Putin will mehr Grenzschutz

Der russische Präsident Wladimir Putin hat eine verstärkte Grenzsicherung angeordnet, um eine "schnelle" Bewegung in die ukrainischen Regionen zu gewährleisten, die unter Moskauer Kontrolle stehen. "Es ist notwendig, den schnellen Transport von militärischen und zivilen Fahrzeugen und Gütern, einschließlich Lebensmitteln, humanitärer Hilfe und Baumaterialien, die an die neuen Gebiete der (russischen) Föderation geschickt werden, zu gewährleisten", erklärte Putin im Telegram-Kanal des Kremls.

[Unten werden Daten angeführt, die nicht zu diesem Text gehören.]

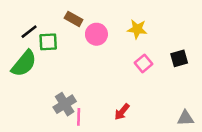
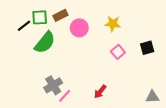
brown rectangle: (74, 19) -> (60, 15), turned -56
green square: (48, 42) -> (40, 17), moved
green semicircle: (24, 63) -> (45, 43), moved
pink line: (79, 117) -> (65, 96), turned 40

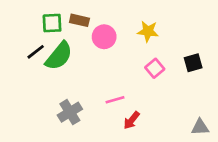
brown rectangle: (60, 15) -> (79, 20), turned 40
black line: (24, 26) -> (36, 52), moved
pink line: (65, 96) -> (115, 100), moved, turned 32

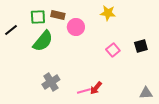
yellow star: (148, 31) -> (108, 13), moved
black line: (36, 52) -> (11, 30), moved
pink line: (115, 100) -> (84, 91), moved

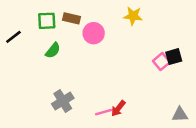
green semicircle: (43, 41) -> (53, 50), size x0.6
pink square: (113, 50) -> (161, 62), moved

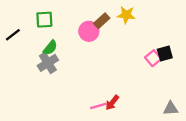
brown rectangle: (71, 18) -> (102, 21), moved, turned -56
gray cross: (63, 101) -> (48, 63), moved

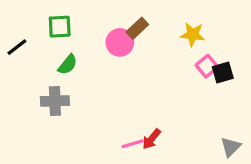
yellow star: (126, 15) -> (193, 35), moved
pink square: (153, 58) -> (207, 66), moved
gray cross: (48, 63) -> (55, 101), moved, turned 30
gray triangle: (171, 108) -> (231, 147), turned -42

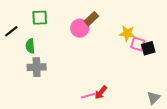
yellow star: (193, 35) -> (127, 33), moved
green semicircle: (68, 65) -> (30, 46), moved, turned 136
pink square: (207, 66) -> (138, 44), turned -32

Cherson, Saporischschja, Luhansk und Donezk sind die vier Regionen in der Ukraine, die Putin im vergangenen September für annektiert erklärte. Die russischen Streitkräfte kontrollieren diese vier Gebiete aber nur teilweise.

Russischer Gouverneur spricht von Artilleriefeuer

Der Gouverneur der russischen Region Belgorod ist nach eigenen Angaben nahe der ukrainischen Grenze in Artilleriefeuer geraten. Er sei in der Ortschaft Schebekino gewesen, die sieben Kilometer nördlich der Grenze liege, erklärte Wjatscheslaw Gladkow auf Telegram. "Ich konnte nicht mal aus dem Auto aussteigen. In einer Nachbarstraße sind Granaten explodiert."

Wjatscheslaw Gladkow, Gouverneur der Region BelgorodBild: Sputnik/Mikhail Klimentyev/Kremlin via REUTERS

Wann kommt der Gegenangriff?

Hochrangige Vertreter der Ukraine deuten einen baldigen Beginn des weithin erwarteten Gegenangriffs zur Rückeroberung russisch besetzter Gebiete an. Die Offensive könne "morgen, übermorgen oder in einer Woche beginnen", sagte der Sekretär des nationalen Sicherheitsrats, Olexij Danilow, dem britischen Sender BBC.

Der Oberkommandierende der ukrainischen Streitkräfte, Walerij Saluschnyj, veröffentlichte ein Video, das ukrainische Soldaten beim Ablegen eines Eids und bei Kampfvorbereitungen zeigt, und schrieb dazu: "Die Zeit ist gekommen, zurückzuholen, was uns gehört." Präsidentenberater Mychajlo Podoljak sagte dem "Guardian", vorbereitende Operationen wie die Zerstörung russischer Depots und Nachschubwege hätten bereits begonnen.

kle/qu/sti/wa/haz/rb (dpa, afp, rtr)

Dieser Artikel wird am Tag seines Erscheinens fortlaufend aktualisiert. Meldungen aus den Kampfgebieten lassen sich nicht unabhängig überprüfen.